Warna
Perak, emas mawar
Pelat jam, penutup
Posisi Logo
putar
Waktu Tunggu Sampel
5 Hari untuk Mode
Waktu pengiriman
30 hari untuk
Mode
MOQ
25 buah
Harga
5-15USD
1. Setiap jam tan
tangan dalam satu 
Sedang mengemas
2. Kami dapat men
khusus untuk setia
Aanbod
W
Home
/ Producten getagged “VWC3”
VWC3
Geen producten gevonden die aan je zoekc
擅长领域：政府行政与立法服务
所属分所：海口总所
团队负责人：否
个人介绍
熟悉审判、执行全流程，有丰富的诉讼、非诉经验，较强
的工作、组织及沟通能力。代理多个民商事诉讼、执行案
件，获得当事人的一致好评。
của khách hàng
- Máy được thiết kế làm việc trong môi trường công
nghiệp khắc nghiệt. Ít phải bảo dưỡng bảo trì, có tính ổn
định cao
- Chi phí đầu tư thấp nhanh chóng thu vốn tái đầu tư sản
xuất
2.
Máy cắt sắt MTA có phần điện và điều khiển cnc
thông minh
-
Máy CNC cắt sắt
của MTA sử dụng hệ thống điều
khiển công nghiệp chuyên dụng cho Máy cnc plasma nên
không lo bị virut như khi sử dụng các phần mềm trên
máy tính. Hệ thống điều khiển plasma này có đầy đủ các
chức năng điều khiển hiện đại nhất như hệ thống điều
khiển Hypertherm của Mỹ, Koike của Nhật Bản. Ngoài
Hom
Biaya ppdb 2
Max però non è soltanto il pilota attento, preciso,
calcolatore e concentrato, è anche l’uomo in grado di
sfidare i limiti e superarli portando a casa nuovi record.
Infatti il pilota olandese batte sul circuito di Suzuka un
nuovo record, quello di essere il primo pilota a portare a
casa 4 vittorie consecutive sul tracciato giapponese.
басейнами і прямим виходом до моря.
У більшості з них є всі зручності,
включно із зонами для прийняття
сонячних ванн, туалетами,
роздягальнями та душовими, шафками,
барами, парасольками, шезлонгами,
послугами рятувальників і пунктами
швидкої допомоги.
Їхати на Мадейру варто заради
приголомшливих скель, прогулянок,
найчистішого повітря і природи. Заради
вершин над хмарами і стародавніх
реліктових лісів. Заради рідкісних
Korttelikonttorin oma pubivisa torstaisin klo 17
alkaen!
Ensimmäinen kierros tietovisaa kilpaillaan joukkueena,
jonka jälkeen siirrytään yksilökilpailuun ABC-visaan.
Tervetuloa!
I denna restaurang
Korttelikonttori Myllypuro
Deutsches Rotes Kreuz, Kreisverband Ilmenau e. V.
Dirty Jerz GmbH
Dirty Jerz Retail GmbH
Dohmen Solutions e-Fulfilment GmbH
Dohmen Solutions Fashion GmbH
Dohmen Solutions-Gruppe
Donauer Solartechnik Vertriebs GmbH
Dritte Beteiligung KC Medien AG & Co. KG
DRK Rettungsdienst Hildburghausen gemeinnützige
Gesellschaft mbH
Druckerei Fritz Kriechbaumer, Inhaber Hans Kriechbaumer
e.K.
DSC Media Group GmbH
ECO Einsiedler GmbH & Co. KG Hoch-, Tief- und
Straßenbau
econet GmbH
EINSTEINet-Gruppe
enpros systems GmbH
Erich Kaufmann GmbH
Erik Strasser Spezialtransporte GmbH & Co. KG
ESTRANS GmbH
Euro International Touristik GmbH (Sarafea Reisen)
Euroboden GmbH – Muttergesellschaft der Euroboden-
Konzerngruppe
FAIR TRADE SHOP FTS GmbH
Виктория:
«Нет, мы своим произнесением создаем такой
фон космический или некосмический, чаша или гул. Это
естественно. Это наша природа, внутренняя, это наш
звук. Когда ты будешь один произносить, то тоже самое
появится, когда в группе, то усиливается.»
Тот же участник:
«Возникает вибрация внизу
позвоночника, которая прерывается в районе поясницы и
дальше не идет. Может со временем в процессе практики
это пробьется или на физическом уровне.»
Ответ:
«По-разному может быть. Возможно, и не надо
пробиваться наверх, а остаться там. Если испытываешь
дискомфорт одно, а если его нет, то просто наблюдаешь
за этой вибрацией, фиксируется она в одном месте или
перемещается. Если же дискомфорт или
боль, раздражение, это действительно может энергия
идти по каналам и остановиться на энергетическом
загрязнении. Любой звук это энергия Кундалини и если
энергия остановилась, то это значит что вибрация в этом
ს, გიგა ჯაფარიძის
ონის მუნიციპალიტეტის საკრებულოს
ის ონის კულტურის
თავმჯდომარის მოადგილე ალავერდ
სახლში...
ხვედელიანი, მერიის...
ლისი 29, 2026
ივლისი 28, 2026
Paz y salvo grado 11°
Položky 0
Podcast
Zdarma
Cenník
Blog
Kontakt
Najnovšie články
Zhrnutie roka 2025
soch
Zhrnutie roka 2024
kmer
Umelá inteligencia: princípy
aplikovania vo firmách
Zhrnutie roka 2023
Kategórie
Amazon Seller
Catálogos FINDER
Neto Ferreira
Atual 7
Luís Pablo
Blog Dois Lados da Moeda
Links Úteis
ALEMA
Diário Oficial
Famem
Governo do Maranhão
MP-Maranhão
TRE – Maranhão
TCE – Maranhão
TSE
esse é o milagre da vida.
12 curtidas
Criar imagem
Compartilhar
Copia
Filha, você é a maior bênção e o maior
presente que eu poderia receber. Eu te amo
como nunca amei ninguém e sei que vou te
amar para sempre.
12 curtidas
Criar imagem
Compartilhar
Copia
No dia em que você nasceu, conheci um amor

*Exercise*
Number of lines above containing the word "khiển": state it and add nothing else.

*Worked solution*
5